TITLE: Extracting Meaningful Statistics for the Characterization and Classification of Biological, Medical, and Financial Data
ABSTRACT:
This thesis is focused on extracting meaningful statistics for the characterization and classification of biological, medical, and financial data and contains four chapters. The first chapter contains theoretical background on scaling and wavelets, which supports the work in chapters two and three.
In the second chapter, we outline a methodology for representing sequences of DNA nucleotides as numeric matrices in order to analytically investigate important structural characteristics of DNA. This methodology involves assigning unit vectors to nucleotides, placing the vectors into columns of a matrix, and accumulating across the rows of this matrix. Transcribing the DNA in this way allows us to compute the 2-D wavelet transformation and assess regularity characteristics of the sequence via the slope of the wavelet spectra. In addition to computing a global slope measure for a sequence, we can apply our methodology for overlapping sections of nucleotides to obtain an evolutionary slope.

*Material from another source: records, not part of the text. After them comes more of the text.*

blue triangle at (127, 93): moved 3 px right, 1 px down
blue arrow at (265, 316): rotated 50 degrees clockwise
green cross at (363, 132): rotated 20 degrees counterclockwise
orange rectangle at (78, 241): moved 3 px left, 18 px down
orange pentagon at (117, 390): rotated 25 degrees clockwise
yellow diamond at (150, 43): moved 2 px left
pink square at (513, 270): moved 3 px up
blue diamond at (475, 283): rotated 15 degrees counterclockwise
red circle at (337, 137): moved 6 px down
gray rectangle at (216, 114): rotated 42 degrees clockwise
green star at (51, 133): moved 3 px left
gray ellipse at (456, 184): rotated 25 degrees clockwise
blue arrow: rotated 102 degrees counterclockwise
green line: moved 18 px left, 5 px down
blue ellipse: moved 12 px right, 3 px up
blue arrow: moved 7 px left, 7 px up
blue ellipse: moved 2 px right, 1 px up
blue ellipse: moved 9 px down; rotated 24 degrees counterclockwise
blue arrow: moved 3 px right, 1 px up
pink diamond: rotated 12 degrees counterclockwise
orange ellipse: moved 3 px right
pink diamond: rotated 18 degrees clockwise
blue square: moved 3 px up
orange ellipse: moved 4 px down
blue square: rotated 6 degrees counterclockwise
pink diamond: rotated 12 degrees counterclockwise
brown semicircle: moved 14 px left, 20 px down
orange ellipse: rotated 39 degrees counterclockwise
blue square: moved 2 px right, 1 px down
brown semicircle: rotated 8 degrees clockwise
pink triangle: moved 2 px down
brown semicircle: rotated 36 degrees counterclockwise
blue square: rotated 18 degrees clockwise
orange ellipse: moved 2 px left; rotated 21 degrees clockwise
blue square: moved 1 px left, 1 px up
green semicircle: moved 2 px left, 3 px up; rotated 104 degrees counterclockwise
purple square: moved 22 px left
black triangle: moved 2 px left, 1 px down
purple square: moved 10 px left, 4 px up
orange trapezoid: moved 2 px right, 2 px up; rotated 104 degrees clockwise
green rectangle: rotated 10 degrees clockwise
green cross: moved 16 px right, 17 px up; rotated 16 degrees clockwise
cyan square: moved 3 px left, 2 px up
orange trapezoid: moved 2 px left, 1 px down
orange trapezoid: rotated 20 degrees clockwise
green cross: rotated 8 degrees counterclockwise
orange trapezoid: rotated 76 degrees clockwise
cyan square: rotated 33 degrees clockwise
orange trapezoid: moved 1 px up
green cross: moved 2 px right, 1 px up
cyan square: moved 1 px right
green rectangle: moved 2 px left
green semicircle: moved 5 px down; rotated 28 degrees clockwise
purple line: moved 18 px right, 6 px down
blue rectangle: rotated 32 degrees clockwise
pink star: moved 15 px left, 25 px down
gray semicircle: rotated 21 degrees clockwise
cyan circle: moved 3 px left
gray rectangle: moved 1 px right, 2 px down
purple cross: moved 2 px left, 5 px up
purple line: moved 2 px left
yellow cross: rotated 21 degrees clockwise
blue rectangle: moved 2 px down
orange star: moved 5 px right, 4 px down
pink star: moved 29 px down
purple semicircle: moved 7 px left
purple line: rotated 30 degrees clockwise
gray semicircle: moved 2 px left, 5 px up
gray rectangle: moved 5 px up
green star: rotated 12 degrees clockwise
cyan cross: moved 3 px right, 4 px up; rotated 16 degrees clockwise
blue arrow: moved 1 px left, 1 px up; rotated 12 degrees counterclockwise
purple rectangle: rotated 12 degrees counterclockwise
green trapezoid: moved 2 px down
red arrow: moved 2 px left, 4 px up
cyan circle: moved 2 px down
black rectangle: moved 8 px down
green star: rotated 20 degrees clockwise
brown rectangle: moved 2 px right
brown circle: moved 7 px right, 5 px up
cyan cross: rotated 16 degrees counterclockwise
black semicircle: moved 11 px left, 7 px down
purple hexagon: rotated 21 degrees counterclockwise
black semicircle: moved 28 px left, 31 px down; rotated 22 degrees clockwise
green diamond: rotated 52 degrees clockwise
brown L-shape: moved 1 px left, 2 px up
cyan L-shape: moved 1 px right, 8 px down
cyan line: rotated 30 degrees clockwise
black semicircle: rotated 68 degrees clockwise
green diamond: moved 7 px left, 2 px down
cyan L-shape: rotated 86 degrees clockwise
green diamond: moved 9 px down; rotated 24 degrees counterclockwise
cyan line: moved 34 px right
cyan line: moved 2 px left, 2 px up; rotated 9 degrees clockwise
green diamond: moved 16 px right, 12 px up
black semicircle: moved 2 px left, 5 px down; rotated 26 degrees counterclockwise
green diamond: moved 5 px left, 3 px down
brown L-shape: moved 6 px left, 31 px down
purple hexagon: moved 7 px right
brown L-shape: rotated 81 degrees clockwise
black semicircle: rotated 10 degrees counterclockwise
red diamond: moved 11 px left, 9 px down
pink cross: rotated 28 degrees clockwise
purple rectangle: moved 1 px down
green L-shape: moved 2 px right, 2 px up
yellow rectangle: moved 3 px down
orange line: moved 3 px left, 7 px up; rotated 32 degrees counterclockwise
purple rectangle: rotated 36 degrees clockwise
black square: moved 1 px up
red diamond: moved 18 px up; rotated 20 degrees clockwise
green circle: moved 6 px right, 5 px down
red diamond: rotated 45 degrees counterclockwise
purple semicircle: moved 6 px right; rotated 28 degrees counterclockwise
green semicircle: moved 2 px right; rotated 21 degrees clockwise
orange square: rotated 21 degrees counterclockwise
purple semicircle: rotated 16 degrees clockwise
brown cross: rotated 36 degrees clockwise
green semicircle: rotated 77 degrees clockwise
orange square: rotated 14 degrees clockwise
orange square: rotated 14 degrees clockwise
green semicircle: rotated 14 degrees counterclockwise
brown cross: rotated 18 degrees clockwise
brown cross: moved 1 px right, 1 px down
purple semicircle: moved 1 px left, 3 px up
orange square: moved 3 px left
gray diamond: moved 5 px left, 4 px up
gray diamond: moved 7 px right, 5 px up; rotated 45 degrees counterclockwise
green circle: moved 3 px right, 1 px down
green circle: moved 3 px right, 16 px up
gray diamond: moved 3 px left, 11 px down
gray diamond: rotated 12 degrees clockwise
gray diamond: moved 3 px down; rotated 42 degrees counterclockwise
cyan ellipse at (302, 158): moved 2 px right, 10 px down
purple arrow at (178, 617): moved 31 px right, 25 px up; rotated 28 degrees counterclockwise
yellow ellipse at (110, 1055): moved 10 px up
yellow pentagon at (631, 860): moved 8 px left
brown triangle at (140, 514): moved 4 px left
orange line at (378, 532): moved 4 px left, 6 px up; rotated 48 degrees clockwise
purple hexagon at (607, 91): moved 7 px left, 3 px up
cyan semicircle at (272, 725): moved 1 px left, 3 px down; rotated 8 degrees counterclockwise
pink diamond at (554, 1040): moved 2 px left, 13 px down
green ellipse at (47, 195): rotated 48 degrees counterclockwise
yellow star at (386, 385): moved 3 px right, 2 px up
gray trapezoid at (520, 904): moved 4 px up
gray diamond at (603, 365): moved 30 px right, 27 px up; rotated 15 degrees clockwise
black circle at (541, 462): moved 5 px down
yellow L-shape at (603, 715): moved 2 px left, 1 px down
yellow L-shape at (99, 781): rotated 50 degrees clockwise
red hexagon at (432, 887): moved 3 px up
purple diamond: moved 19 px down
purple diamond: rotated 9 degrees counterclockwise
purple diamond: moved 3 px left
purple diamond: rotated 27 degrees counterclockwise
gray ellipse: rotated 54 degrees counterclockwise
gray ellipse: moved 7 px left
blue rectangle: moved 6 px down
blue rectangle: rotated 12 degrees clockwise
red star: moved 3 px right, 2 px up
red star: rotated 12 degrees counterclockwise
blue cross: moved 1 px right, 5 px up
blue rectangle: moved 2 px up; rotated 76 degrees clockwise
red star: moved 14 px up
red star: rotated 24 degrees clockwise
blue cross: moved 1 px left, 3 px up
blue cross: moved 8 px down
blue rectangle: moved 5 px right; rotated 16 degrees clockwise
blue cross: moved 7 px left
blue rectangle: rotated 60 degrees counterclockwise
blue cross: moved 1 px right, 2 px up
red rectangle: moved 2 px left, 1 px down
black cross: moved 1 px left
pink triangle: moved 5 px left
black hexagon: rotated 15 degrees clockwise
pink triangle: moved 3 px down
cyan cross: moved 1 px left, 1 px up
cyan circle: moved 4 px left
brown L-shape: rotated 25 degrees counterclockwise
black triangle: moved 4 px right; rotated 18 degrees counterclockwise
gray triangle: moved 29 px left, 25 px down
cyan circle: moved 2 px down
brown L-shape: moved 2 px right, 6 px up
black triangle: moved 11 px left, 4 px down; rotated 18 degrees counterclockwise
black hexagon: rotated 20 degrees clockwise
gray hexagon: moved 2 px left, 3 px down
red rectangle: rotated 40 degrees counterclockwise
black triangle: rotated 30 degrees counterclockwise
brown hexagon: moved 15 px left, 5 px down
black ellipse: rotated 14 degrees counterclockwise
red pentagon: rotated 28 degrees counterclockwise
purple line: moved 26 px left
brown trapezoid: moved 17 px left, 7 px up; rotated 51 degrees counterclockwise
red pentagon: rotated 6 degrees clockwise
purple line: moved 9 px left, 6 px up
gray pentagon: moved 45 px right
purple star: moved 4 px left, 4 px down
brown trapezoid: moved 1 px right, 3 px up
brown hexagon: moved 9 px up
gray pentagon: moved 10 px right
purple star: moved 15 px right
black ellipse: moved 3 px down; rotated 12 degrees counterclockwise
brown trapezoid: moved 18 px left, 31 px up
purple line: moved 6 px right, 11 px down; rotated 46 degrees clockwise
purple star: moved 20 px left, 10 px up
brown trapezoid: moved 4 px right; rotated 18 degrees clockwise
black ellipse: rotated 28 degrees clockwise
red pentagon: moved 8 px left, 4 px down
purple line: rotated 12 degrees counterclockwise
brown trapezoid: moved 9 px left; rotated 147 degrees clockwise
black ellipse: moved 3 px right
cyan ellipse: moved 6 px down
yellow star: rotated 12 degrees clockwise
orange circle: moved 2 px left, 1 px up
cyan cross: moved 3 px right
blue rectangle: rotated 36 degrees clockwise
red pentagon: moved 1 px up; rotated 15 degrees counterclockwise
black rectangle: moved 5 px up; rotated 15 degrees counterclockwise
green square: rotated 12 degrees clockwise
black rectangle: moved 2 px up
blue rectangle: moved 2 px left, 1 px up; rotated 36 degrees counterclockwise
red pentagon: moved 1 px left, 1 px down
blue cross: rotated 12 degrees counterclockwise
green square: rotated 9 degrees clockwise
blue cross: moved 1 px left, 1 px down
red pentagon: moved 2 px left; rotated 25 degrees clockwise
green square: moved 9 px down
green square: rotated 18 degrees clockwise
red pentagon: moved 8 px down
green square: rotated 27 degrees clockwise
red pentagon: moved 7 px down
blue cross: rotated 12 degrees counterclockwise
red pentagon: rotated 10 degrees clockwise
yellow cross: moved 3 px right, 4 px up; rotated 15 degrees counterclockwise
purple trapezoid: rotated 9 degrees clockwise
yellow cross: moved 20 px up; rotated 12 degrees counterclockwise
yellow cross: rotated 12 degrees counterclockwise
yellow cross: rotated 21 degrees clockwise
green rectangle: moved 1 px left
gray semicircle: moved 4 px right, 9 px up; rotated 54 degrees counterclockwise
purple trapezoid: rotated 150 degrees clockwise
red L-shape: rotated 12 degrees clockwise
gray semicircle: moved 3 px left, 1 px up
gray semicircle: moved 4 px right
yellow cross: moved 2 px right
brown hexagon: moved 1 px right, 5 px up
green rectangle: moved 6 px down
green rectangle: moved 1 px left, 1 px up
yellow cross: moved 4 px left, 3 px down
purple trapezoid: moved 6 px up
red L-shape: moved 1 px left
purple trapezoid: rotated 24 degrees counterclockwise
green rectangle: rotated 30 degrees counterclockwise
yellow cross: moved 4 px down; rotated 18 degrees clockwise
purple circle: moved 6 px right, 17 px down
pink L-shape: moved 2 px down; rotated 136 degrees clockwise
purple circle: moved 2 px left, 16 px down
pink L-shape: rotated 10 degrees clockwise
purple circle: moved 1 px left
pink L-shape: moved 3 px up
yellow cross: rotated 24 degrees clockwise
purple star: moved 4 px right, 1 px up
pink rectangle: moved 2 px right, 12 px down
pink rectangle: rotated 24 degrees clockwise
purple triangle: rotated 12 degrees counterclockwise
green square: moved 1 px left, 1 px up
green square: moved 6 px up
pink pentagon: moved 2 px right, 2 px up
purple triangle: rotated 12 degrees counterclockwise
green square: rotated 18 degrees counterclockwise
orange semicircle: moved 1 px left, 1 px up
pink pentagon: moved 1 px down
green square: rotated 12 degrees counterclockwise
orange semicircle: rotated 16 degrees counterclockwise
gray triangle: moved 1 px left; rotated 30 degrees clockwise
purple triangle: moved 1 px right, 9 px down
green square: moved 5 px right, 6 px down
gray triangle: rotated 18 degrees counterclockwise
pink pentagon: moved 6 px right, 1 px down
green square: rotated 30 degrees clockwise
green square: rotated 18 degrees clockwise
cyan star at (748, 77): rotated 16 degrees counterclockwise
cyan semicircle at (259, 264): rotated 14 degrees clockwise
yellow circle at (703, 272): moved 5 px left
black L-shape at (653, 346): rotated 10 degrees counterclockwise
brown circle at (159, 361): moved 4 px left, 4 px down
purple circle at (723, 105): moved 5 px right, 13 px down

In the third chapter, we describe various ways wavelet-based scaling may be used for cancer diagnostics. There were nearly half of a million new cases of ovarian, breast, and lung cancer in the United States last year. Breast and lung cancer have highest prevalence, while ovarian cancer has the lowest survival rate of the three. Early detection is critical for all of these diseases, but substantial obstacles to early detection exist in each case. In this work, we use wavelet-based scaling on metabolic data and radiography images in order to produce meaningful features to be used in classifying cases and controls. Computer-aided detection (CAD) algorithms for detecting lung and breast cancer often focus on select features in an image and make a priori assumptions about the nature of a nodule or a mass. In contrast, our approach to analyzing breast and lung images captures information contained in the background tissue of images as well as information about specific featu res and makes no such a priori assumptions.
In the fourth chapter, we investigate the value of social media data in building commercial default and activity credit models. We use random forest modeling, which has been shown in many instances to achieve better predictive accuracy than logistic regression in modeling credit data. This result is of interest, as some entities are beginning to build credit scores based on this type of publicly available online data alone. Our work has shown that the addition of social media data does not provide any improvement in model accuracy over the bureau only models. However, the social media data on its own does have some limited predictive power.